While extending their ‘’utmost respect and sympathies’’ to the families of the 44 Special Action Force commandos who were killed in Mamasapano, the groups cautioned the public against allowing ‘’political manipulation to take advantage of legitimate emotion and grief, to the point of trumping reason and endangering the gains we have made over the last few years.’’
The private sector, as Philippines Inc. has suggested, should focus efforts on boosting economic development in Mindanao to secure lasting peace rather than demand the resignation of President Aquino or the abandonment of the peace process and the launch of all-out war against the Moro Islamic Liberation Front. The government, it points out, should set up economic zones or provide tax incentives that would help attract more companies to locate in Mindanao, thus creating jobs and sustainable income.
Job creation can indeed result in lasting peace in Mindanao.
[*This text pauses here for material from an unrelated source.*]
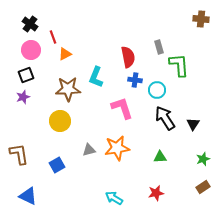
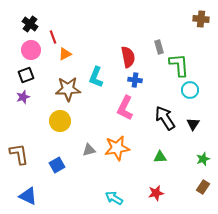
cyan circle: moved 33 px right
pink L-shape: moved 3 px right; rotated 135 degrees counterclockwise
brown rectangle: rotated 24 degrees counterclockwise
As Philippines Inc. notes, ‘’providing job opportunities is giving the people an option [other than] becoming mercenaries in a war.’’ Philippines Inc. is in talks with several American and foreign enterprises, all of which had expressed ‘’willingness to pour investments in Mindanao should the situation make it possible.’’
Philippine Inc. brings together some of the most respected business leaders in the country. The members of its board of trustees include Antonio Cojuangco, who serves as chair, Antonio Lopa, Jose Manuel Romualdez, ports magnate Enrique Razon, Justo ‘’Tito’’ Ortiz of Union Bank, Jollibee founder Tony Tan Caktiong, banker Aurelio Luis Montinola, Zest-O owner Alfredo Yao and Eusebio Tanco of Asian Terminals Inc.
Mindanao has missed some investment opportunities because of the crisis resulting from Mamasapano. Mohamad Omar Pasigan, president of the Bangsamoro Business Club, has been quoted in news reports as saying that billions of pesos in potential investments in Mindanao had been put at risk. He cited the group of Malaysian businessmen which cancelled its plan to inspect sites in Cotabato for small hotels and department stores, the Jordanian businessmen looking to invest in up to 50 hectares of banana farms who left abruptly without finalizing a deal, and Singaporean and Malaysian partners seeking to establish a mini-shopping mall business who decided to postpone their investment.
This is not the first time political issues have impacted negatively on the economy. The gains achieved thus far–the spectacular GDP growth rates and investment-grade credit ratings–risk going down the drain if the government fails to calm the situation in Mindanao at the soonest time possible and pursue the peace process to its positive end.